### [Task prompt]
Run through the records and, wherever a line holds the word "stopnie", return that line.

══════

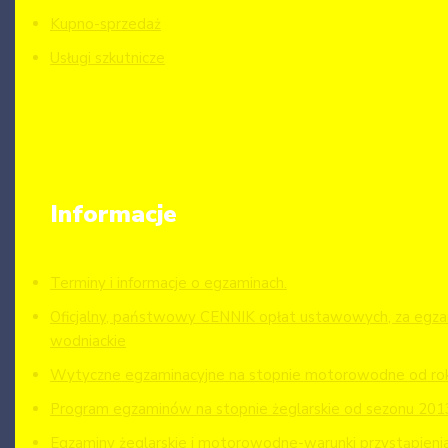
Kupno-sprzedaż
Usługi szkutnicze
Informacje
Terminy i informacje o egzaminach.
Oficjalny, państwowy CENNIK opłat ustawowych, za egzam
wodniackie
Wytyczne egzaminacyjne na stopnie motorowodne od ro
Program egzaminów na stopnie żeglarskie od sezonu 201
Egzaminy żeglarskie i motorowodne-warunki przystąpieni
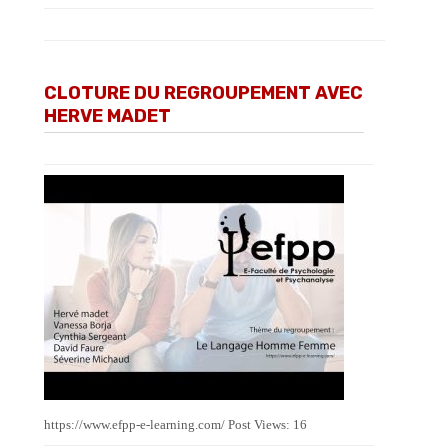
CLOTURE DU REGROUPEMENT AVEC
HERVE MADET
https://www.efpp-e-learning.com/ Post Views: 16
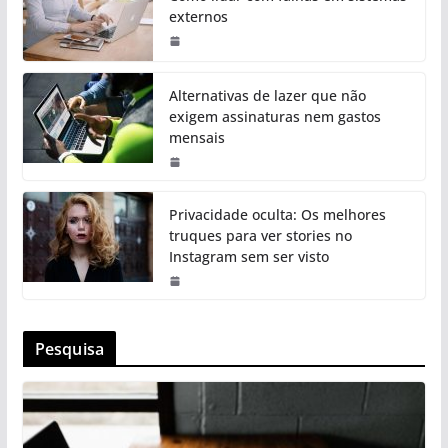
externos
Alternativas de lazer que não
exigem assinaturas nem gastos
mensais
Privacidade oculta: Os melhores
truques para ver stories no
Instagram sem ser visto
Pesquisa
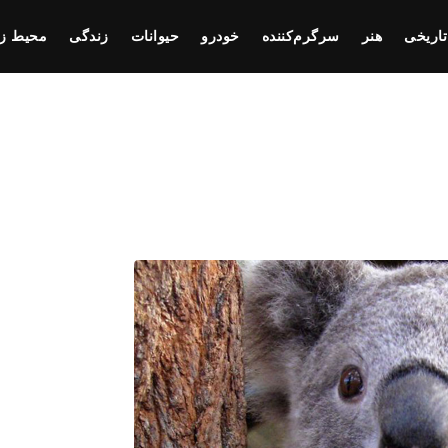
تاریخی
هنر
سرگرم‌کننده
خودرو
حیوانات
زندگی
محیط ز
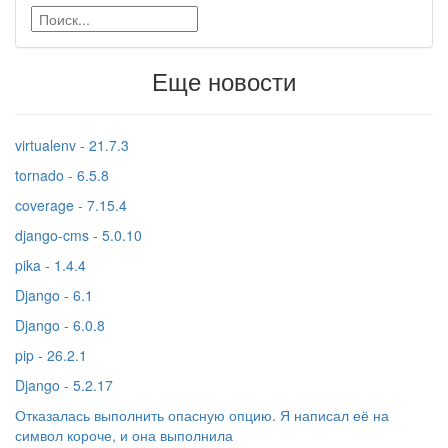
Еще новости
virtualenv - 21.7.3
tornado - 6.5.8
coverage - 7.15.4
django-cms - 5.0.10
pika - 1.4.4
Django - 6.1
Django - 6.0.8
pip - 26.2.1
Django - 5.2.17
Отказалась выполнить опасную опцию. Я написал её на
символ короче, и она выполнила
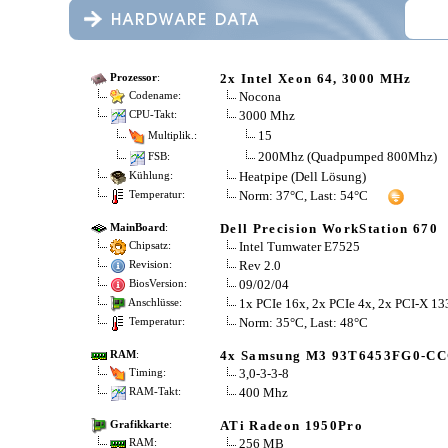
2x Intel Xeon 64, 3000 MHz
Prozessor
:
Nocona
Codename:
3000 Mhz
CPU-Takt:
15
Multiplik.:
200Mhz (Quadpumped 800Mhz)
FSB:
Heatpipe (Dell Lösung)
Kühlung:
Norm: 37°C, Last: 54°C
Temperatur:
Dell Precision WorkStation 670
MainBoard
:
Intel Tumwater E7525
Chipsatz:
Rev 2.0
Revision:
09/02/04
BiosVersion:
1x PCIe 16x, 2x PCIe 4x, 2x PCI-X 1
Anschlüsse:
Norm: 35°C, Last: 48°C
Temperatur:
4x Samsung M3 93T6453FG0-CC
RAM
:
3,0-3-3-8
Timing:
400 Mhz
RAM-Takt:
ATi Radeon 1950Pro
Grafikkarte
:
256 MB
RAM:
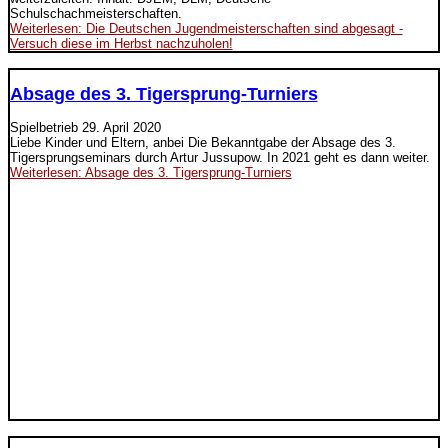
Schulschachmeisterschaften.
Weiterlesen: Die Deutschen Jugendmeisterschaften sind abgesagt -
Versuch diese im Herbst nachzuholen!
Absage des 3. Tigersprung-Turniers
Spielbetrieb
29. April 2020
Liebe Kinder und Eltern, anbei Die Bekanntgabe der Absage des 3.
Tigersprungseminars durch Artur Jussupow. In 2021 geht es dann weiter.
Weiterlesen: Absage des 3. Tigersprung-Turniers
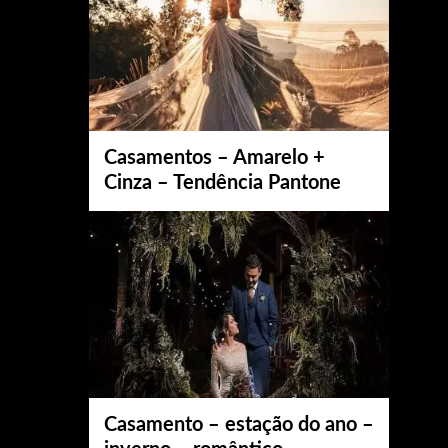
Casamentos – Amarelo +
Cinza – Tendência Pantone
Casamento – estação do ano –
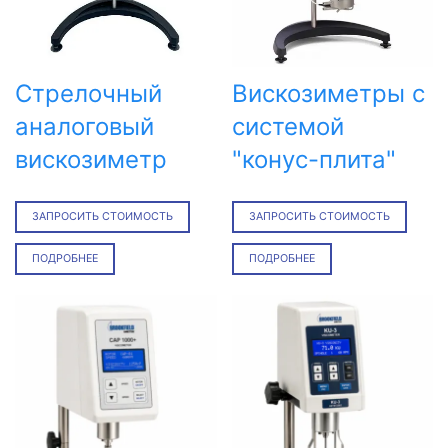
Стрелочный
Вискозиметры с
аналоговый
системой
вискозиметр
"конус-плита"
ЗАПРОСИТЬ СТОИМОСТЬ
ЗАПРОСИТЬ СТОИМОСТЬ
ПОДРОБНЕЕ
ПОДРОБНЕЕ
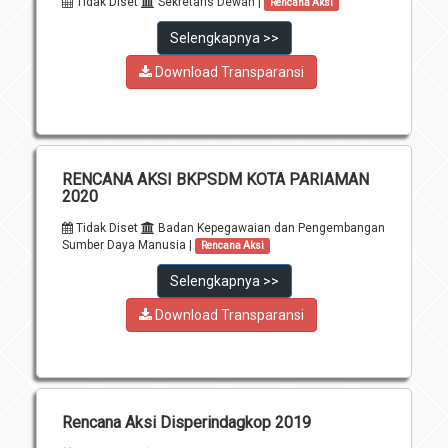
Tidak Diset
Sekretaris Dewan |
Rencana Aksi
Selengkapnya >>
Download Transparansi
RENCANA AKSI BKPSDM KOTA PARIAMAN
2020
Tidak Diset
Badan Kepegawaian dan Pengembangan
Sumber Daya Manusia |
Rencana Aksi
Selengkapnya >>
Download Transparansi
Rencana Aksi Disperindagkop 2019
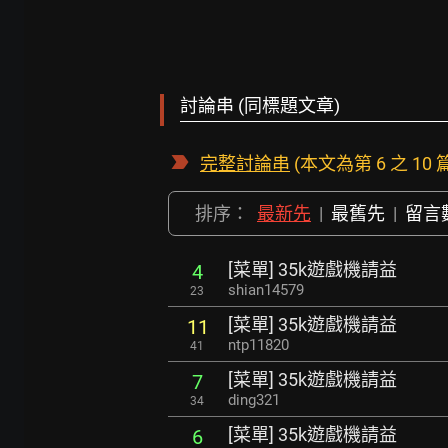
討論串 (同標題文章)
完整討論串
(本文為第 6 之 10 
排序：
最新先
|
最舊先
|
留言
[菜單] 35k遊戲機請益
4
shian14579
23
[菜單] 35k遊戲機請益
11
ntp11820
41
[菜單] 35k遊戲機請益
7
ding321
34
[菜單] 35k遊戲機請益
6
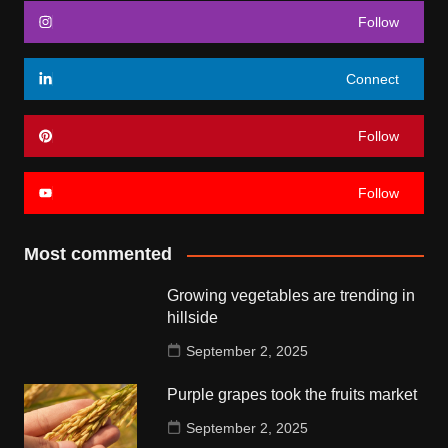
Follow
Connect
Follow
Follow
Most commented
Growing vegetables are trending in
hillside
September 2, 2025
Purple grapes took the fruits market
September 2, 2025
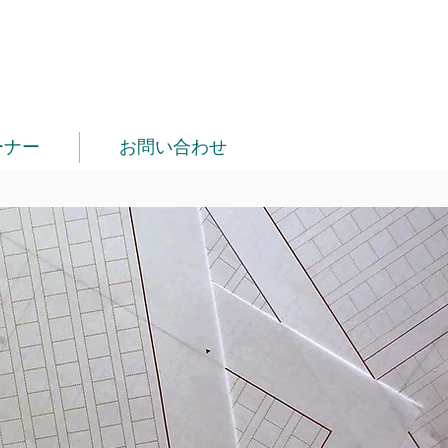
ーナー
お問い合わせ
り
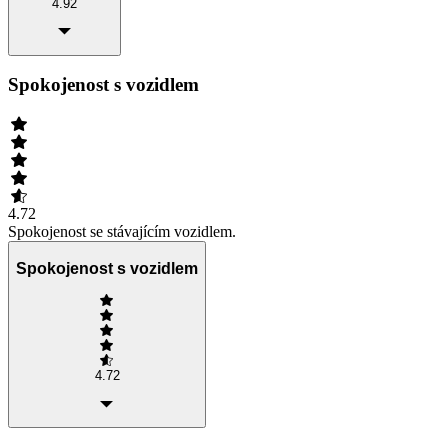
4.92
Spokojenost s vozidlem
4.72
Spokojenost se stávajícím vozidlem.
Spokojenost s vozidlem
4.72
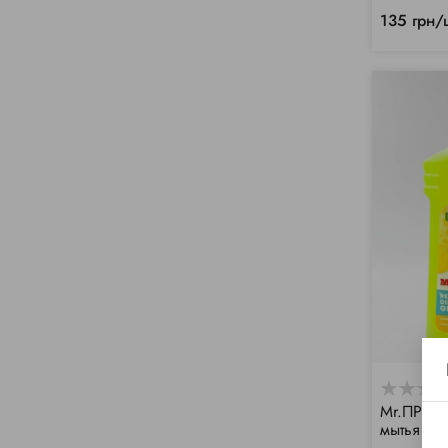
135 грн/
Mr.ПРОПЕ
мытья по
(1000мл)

══════

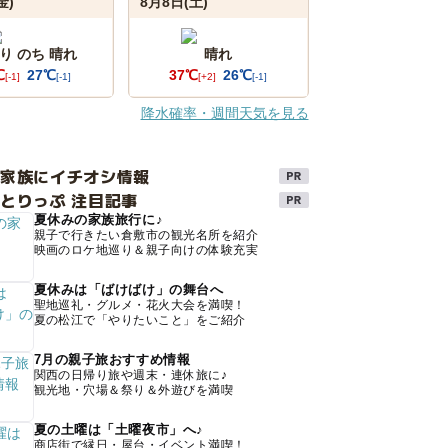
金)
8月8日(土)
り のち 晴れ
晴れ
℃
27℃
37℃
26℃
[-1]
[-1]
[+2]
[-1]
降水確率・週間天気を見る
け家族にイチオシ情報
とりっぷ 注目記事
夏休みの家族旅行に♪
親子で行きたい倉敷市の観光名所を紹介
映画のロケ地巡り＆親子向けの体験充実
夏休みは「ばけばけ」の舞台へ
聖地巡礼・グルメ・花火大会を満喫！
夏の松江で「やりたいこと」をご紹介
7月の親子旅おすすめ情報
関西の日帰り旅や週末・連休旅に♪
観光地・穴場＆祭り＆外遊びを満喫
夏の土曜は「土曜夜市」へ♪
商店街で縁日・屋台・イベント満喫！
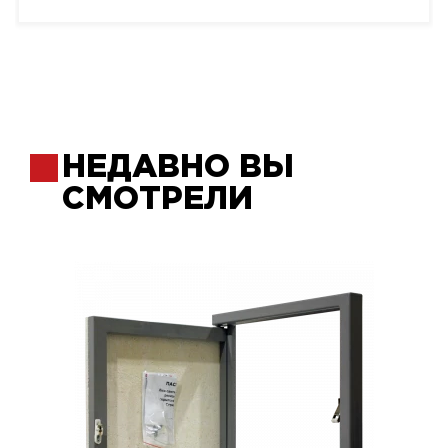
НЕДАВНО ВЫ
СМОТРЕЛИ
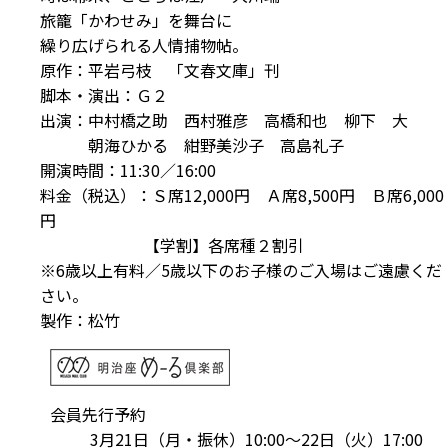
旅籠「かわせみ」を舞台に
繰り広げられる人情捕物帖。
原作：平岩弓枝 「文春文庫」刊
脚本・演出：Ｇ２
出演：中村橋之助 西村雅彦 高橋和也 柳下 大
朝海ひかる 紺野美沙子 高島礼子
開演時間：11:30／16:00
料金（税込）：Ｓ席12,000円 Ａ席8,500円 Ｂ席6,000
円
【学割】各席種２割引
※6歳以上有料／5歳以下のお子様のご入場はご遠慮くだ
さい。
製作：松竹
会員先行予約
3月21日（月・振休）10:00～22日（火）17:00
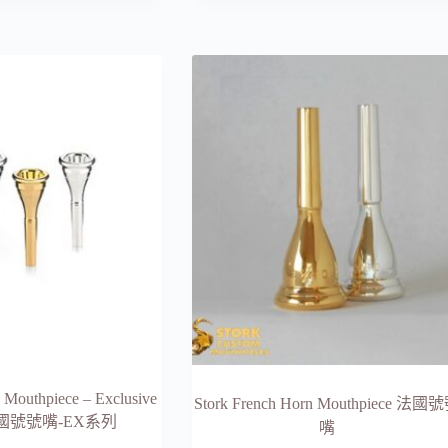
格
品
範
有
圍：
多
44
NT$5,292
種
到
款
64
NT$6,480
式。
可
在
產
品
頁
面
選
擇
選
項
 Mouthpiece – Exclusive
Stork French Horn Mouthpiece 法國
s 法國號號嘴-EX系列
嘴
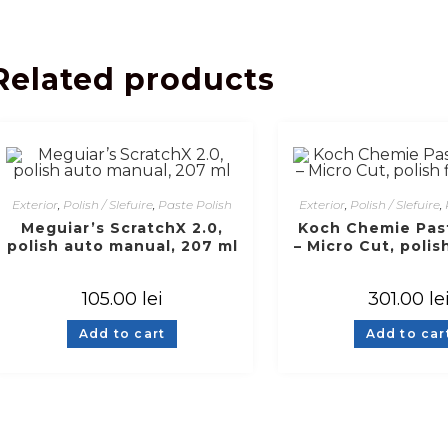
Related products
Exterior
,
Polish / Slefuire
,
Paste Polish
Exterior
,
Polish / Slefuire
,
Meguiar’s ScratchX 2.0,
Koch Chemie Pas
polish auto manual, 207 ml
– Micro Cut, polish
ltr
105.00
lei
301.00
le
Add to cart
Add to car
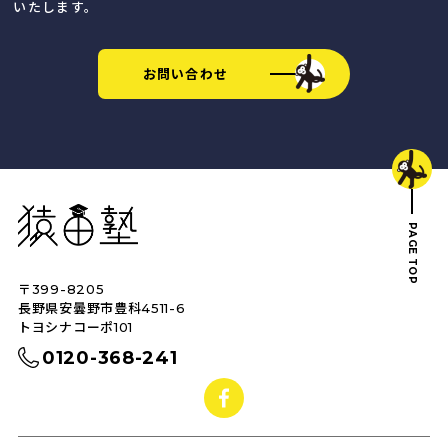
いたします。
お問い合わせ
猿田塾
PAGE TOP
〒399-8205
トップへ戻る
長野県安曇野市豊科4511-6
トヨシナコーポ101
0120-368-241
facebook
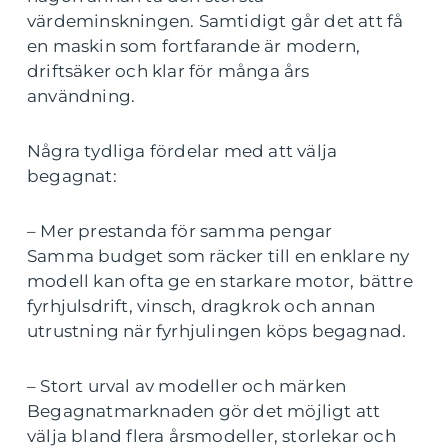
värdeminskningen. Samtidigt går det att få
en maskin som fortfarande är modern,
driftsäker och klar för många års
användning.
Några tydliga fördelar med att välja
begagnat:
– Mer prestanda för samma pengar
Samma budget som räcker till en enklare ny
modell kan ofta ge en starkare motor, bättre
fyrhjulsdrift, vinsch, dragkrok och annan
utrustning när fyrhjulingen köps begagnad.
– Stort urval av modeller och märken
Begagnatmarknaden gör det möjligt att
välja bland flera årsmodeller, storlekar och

══════

### [Answer below]
Wytyczne egzaminacyjne na stopnie motorowodne od ro
Program egzaminów na stopnie żeglarskie od sezonu 201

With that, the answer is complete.